Rudd challenged Abbott to a policy debate “every Sunday of the election campaign”.
In an unusual move, Rudd made a direct call for donations to the party’s election coffers, saying: “The Liberal Party, funded by a whole bunch of companies, some of which include vested interests and I find amazingly and appallingly still tobacco companies, is going to outspend the Labor Party massively in this campaign.”
Rudd calls on supporters to donate funds
Rudd explained the decision to hold the election on September 7 as a result of “a number of difficult considerations”, including completing unfinished policy business such as asylum seeker and carbon pricing policy.
An email confirming the election date entitled “It’s On” was sent to Labor supporters shortly after Rudd left the Governor-General’s residence in Canberra this afternoon.
“A few moments ago I saw the Governor-General and asked that she dissolve this parliament and call the Federal Election for September 7,” the email reads.
“Right now the only thing standing between Australia and an Abbott-led government is you, me, and as many Australians as we can rally to fight for the kind of nation we all want to live in.”
Rudd calls on supporters to donate $5 to “get us off to a strong start”.
Opposition Leader Tony Abbott was also on his way to Canberra and was expected to respond to Rudd’s announcement later on Sunday afternoon.
Rudd returned to Canberra unexpectedly with his wife Therese Rein on Sunday afternoon, after abandoning plans to travel to Melbourne.
Rudd has said he wants to go to the G20 meeting in Russia in early September – which would be just days before a September 7 election.
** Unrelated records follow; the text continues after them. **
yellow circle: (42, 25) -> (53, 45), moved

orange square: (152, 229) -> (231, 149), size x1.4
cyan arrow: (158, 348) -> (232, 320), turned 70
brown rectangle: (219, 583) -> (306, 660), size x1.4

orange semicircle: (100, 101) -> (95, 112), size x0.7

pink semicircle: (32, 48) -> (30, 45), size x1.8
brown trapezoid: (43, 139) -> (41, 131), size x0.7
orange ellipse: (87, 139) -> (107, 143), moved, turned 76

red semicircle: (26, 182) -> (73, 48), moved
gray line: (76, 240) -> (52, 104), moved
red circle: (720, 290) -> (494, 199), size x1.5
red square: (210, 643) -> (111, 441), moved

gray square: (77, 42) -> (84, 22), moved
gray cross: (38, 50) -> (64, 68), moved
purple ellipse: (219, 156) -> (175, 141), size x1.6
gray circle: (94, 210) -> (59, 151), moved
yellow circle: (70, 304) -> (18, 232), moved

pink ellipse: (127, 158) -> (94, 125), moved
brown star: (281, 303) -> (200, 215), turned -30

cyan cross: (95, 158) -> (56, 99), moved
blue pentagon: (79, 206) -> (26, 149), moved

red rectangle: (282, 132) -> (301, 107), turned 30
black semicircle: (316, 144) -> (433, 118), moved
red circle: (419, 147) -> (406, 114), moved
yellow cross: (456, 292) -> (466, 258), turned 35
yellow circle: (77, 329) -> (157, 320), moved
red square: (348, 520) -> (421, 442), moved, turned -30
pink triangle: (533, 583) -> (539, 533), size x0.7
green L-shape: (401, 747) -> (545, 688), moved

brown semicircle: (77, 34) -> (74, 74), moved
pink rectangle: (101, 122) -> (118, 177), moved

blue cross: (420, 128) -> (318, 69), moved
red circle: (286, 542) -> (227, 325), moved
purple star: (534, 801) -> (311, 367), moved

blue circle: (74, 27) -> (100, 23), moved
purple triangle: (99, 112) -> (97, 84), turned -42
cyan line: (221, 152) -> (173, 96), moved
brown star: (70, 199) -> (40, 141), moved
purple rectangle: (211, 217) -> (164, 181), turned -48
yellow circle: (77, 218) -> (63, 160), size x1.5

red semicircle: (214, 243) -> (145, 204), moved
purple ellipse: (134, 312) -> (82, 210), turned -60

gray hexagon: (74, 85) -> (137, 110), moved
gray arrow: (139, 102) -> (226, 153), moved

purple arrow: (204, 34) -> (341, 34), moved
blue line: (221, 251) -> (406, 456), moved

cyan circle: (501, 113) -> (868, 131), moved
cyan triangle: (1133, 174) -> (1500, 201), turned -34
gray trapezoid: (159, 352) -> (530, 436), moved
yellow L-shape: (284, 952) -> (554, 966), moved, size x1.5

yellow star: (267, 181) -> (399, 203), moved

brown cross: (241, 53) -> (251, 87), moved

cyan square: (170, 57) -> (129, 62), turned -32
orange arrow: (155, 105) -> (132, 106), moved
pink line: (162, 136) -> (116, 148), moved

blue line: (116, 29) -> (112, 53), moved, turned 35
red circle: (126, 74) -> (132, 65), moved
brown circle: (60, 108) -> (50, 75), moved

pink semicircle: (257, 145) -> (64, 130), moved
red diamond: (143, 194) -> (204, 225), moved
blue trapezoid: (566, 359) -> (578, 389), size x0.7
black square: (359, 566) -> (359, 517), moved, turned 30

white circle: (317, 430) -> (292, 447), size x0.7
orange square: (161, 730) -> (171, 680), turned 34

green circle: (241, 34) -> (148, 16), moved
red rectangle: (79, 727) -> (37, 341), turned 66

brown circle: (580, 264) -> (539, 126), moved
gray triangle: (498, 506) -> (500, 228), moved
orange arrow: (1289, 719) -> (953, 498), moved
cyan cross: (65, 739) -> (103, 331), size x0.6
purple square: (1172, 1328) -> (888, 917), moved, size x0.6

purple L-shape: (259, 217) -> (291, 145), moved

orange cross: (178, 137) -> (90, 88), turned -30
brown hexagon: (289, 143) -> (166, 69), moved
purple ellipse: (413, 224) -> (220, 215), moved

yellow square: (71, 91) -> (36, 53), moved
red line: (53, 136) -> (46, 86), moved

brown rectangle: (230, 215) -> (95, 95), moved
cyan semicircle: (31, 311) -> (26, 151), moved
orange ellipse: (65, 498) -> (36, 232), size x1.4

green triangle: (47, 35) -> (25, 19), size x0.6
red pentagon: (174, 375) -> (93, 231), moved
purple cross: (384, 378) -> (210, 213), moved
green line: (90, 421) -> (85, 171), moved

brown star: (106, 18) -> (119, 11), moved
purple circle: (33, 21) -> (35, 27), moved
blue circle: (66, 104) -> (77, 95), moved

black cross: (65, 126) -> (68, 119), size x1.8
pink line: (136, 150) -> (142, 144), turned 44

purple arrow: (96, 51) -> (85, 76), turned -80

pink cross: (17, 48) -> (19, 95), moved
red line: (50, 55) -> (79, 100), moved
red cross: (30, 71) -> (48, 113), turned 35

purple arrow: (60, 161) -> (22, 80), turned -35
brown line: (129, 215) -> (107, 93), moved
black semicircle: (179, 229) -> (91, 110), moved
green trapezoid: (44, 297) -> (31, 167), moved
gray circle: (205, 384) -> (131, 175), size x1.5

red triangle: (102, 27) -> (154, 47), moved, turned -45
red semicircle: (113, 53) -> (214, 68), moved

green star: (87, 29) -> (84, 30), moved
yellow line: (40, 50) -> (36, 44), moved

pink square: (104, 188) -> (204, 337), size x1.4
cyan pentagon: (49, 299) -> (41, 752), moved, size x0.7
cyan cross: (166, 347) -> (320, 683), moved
But he has also said this would have to be balanced by other matters facing the government.
The Prime Minister returned to Canberra from Brisbane after he reached an early morning agreement with Victorian Premier Dennis Napthine for the state to sign up to the federal government’s education funding reforms.
Queensland expected to sign education deal
Queensland was also expected to agree to sign up to the deal on Sunday and a deal has been reached with Western Australia to hold a joint trial of Disability Care in that state.
Rudd had earlier cited getting an agreement with Victoria and WA on these funding arrangements as necessary before he was prepared to go to the polls.
The Prime Minister returned to Canberra from Brisbane after he reached an early morning agreement with Victorian Premier Denis Napthine for the state to sign up to the federal government’s education funding reforms.
Rudd enjoys a strong personal lead over Abbott in polling, but on a two-party basis polls have shown an election result that is too close to call. Betting markets have favoured a Coalition win.
The election would come against the backdrop of a worsening budget position and expectations of tougher times for the Australian economy as the heat comes off the mining investment boom.
On Friday, the Rudd government unveiled $17.4 billion in new taxes and spending cuts or re-allocations to try to offset more than $30 billion in revenue that has been lost to the budget since May.